- **Task prompt**
Write the records out again, exactly.

- **Material shown**
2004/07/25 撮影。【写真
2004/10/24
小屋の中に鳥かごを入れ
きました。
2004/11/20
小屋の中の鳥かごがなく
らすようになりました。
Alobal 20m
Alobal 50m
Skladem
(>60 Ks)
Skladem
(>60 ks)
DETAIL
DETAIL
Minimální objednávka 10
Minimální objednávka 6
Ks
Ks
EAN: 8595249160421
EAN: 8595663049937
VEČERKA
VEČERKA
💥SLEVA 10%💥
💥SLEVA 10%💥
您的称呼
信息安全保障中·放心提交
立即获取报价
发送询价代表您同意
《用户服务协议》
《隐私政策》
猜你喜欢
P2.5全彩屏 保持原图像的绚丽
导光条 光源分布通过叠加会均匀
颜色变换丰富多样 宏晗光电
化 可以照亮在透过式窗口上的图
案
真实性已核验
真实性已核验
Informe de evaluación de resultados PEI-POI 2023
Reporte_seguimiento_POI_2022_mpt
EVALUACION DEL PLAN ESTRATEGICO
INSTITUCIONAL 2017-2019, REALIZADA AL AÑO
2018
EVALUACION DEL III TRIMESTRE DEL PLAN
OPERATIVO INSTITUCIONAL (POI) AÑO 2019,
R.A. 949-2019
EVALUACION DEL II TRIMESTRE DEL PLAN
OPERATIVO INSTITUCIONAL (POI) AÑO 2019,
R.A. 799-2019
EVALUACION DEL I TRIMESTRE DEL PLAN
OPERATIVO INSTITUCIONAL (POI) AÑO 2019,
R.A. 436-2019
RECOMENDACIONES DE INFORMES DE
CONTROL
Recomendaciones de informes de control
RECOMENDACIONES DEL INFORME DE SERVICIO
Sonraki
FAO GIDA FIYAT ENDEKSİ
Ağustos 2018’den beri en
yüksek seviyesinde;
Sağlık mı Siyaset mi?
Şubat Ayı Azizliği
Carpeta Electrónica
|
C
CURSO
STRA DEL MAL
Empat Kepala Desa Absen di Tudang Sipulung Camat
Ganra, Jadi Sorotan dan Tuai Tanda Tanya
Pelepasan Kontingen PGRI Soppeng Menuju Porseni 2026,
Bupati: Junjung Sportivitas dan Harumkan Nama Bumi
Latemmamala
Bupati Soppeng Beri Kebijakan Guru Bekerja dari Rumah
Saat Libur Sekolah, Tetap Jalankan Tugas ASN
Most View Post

- **Solution**
2004/07/25 撮影。【写真
2004/10/24
小屋の中に鳥かごを入れ
きました。
2004/11/20
小屋の中の鳥かごがなく
らすようになりました。
Alobal 20m
Alobal 50m
Skladem
(>60 Ks)
Skladem
(>60 ks)
DETAIL
DETAIL
Minimální objednávka 10
Minimální objednávka 6
Ks
Ks
EAN: 8595249160421
EAN: 8595663049937
VEČERKA
VEČERKA
💥SLEVA 10%💥
💥SLEVA 10%💥
您的称呼
信息安全保障中·放心提交
立即获取报价
发送询价代表您同意
《用户服务协议》
《隐私政策》
猜你喜欢
P2.5全彩屏 保持原图像的绚丽
导光条 光源分布通过叠加会均匀
颜色变换丰富多样 宏晗光电
化 可以照亮在透过式窗口上的图
案
真实性已核验
真实性已核验
Informe de evaluación de resultados PEI-POI 2023
Reporte_seguimiento_POI_2022_mpt
EVALUACION DEL PLAN ESTRATEGICO
INSTITUCIONAL 2017-2019, REALIZADA AL AÑO
2018
EVALUACION DEL III TRIMESTRE DEL PLAN
OPERATIVO INSTITUCIONAL (POI) AÑO 2019,
R.A. 949-2019
EVALUACION DEL II TRIMESTRE DEL PLAN
OPERATIVO INSTITUCIONAL (POI) AÑO 2019,
R.A. 799-2019
EVALUACION DEL I TRIMESTRE DEL PLAN
OPERATIVO INSTITUCIONAL (POI) AÑO 2019,
R.A. 436-2019
RECOMENDACIONES DE INFORMES DE
CONTROL
Recomendaciones de informes de control
RECOMENDACIONES DEL INFORME DE SERVICIO
Sonraki
FAO GIDA FIYAT ENDEKSİ
Ağustos 2018’den beri en
yüksek seviyesinde;
Sağlık mı Siyaset mi?
Şubat Ayı Azizliği
Carpeta Electrónica
|
C
CURSO
STRA DEL MAL
Empat Kepala Desa Absen di Tudang Sipulung Camat
Ganra, Jadi Sorotan dan Tuai Tanda Tanya
Pelepasan Kontingen PGRI Soppeng Menuju Porseni 2026,
Bupati: Junjung Sportivitas dan Harumkan Nama Bumi
Latemmamala
Bupati Soppeng Beri Kebijakan Guru Bekerja dari Rumah
Saat Libur Sekolah, Tetap Jalankan Tugas ASN
Most View Post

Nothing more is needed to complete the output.